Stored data
◆ ◆ ◆ ◆

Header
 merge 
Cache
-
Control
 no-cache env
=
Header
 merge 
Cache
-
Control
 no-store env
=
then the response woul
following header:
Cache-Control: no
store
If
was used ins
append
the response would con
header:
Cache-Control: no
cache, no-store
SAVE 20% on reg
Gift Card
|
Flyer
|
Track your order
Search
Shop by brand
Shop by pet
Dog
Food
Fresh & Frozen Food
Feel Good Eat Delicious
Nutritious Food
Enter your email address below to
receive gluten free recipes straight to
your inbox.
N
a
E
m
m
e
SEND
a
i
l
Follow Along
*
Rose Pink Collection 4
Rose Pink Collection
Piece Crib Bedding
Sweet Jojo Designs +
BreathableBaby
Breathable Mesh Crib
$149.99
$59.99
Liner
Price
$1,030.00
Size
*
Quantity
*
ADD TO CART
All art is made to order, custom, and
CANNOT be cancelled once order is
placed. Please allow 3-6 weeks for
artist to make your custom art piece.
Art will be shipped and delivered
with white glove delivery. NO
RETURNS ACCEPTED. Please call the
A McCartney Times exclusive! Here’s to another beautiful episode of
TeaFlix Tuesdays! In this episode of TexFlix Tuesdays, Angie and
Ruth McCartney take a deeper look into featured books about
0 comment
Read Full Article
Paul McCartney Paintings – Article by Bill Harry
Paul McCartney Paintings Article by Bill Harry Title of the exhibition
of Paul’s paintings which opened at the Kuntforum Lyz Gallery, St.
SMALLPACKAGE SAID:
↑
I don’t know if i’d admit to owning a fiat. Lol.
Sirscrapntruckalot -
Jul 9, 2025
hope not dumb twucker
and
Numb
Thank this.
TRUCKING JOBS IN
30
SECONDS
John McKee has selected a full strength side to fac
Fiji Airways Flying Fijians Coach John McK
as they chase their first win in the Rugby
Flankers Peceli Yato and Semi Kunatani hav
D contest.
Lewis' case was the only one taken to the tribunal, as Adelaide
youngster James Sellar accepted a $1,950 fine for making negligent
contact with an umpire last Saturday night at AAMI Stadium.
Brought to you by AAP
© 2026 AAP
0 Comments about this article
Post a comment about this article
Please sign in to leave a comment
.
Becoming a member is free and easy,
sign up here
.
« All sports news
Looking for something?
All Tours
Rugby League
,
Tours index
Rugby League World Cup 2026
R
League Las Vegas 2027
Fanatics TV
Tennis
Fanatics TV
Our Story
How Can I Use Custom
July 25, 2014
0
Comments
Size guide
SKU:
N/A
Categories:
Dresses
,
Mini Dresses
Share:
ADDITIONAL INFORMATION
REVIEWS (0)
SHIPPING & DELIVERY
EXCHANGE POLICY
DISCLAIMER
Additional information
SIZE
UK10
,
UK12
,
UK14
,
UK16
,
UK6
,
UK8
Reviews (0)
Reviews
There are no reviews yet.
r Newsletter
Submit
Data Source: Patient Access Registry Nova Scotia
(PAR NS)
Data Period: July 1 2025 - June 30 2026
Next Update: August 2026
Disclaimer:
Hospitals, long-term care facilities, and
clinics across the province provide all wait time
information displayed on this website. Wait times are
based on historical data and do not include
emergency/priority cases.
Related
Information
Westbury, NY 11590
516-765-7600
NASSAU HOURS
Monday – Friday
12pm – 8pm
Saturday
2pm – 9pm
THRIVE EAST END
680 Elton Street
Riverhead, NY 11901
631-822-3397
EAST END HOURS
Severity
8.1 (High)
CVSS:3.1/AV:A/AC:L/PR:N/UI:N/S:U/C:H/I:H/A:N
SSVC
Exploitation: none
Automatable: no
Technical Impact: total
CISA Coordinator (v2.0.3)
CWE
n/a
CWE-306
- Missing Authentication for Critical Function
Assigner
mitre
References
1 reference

◆ ◆ ◆ ◆

Work task
Start with the line above that contains "Looking for something?" and stop after the line that contains "Next Update: August 2026". Output those lines exactly, and only those.

Response
Looking for something?
All Tours
Rugby League
,
Tours index
Rugby League World Cup 2026
R
League Las Vegas 2027
Fanatics TV
Tennis
Fanatics TV
Our Story
How Can I Use Custom
July 25, 2014
0
Comments
Size guide
SKU:
N/A
Categories:
Dresses
,
Mini Dresses
Share:
ADDITIONAL INFORMATION
REVIEWS (0)
SHIPPING & DELIVERY
EXCHANGE POLICY
DISCLAIMER
Additional information
SIZE
UK10
,
UK12
,
UK14
,
UK16
,
UK6
,
UK8
Reviews (0)
Reviews
There are no reviews yet.
r Newsletter
Submit
Data Source: Patient Access Registry Nova Scotia
(PAR NS)
Data Period: July 1 2025 - June 30 2026
Next Update: August 2026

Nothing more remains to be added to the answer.